Had 2 bad swims at Cascade Slot… Long story short, we had no business being there and barely made it out.

Had to leave a blue/white Large Shiva pinned just below the last drop, and a green Nomad 8.1 somewhere down below, or potentially still getting worked in one of those drops. 

Also lost 2 197 Carbon Powerhouses w/ five ten stickers covering the Werner logo.

To kick it all off, because we're jackasses, the nomad only has the previous owner's contact info, and the Shiva has no contact info on it, save a Golden River Sports sticker.

If you happen to see it anywhere or if anyone finds it, please call us at three zero one 910 9739 or eight oh four 640 4686.

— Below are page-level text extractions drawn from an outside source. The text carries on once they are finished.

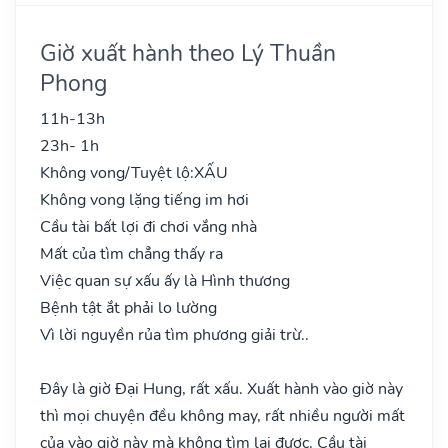
Giờ xuất hành theo Lý Thuần
Phong
11h-13h
23h- 1h
Không vong/Tuyệt lộ:
XẤU
Không vong lặng tiếng im hơi
Cầu tài bất lợi đi chơi vắng nhà
Mất của tìm chẳng thấy ra
Việc quan sự xấu ấy là Hình thương
Bệnh tật ắt phải lo lường
Vì lời nguyền rủa tìm phương giải trừ..
Đây là giờ Đại Hung, rất xấu. Xuất hành vào giờ này
thì mọi chuyện đều không may, rất nhiều người mất
của vào giờ này mà không tìm lại được. Cầu tài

Lots of reward to the lucky finder, thanks!


----------



## TonyM (Apr 17, 2006)

Not a fun place to be out of your boat. Not a lot of places to climb out, did you have to swim out?


----------



## D_Althage (Aug 22, 2013)

We both had to. We were feeling solid. Both styled the second drop (or first big one) but the pool before had turned into a huge boiling whirlpool. That was not visible from the scout. After be recirced into back into the curtain time and time again, I swam, went hypothermic extremely fast and unconscious. I don't remember by I eventually got flushed out to the pool about the last drop. According to my accomplice, I simply bobbed up infront of him. He snatched me got me talking then we both swam the last drop. We got to shore and after a long struggle to gain my senses, we slowly walked out. My friend is a much larger guy and had proper dry pants, he got us to the car then we went home. I was okay for a while then the vomiting started to pick up again so he took me to the ER around 3:30 am. I just recently got discharged. It was pretty god damn terrifying. My friend saved my life.

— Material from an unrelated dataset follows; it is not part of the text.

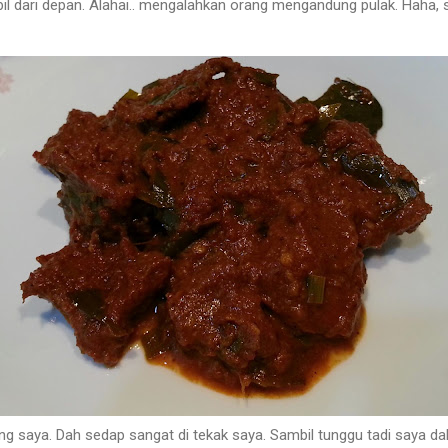
l dari depan. Alahai.. mengalahkan orang mengandung pulak. Haha, sek
ang saya. Dah sedap sangat di tekak saya. Sambil tunggu tadi saya d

Sent from my iPhone using Mountain Buzz


----------



## okieboater (Oct 19, 2004)

When a boater needs help, whomever is there does what is necessary to provide that help.

This giving aid to others is one of the things that the boating community can be very proud of. I have seen it happen time after time.

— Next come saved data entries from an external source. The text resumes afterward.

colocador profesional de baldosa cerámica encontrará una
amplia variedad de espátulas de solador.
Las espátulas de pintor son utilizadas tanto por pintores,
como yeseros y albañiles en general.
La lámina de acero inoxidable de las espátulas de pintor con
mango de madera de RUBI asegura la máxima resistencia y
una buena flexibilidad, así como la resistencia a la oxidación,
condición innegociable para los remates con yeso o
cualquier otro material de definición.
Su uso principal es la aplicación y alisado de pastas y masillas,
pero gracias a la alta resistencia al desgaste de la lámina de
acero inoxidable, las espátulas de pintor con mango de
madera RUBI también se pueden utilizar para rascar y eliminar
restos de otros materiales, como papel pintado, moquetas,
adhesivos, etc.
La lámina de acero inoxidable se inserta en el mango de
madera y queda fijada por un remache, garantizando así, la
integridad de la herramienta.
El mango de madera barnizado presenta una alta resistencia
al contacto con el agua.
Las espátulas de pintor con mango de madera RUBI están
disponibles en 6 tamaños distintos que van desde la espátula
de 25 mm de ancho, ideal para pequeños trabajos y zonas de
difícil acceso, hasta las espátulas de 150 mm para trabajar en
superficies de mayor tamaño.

Reminds me of a mag article I just read. Words to the effect that a boater never knows when they will be required to throw a rescue rope or when to catch a rescue rope themselves.

Bottom line: Many thanks to those who step up as needed to help others.

Sure glad both of you got out to tell the story!


----------



## muffinman2233 (Sep 15, 2008)

Recovered the shiva today - if anyone sees the two paddles or the nomad please contact drew or I at the numbers listed above.

Thanks!


Sent from my iPhone using Mountain Buzz


----------



## gh (Oct 13, 2003)

Sounds like a rough day. Heal up.


----------



## TonyM (Apr 17, 2006)

The hole at the base of the cauldron drop becomes a terrible recirculating hole, backed up by a carved out wall at high water, you're not the 1st to underestimate it. Glad you're both ok.


----------



## muffinman2233 (Sep 15, 2008)

Update! Thanks to the keen eyes of some hikers and the San Juan count sheriffs office, the nomad and one of the paddles were reported flushed out of the slot.

Because of how muddy the take out was, I wasn't able to get the nomad out, so it's still down by the take out, but high enough where it can sit until d_althage can get it. 

Still only missing the one paddle, big reward if anybody finds it


Sent from my iPhone using Mountain Buzz


----------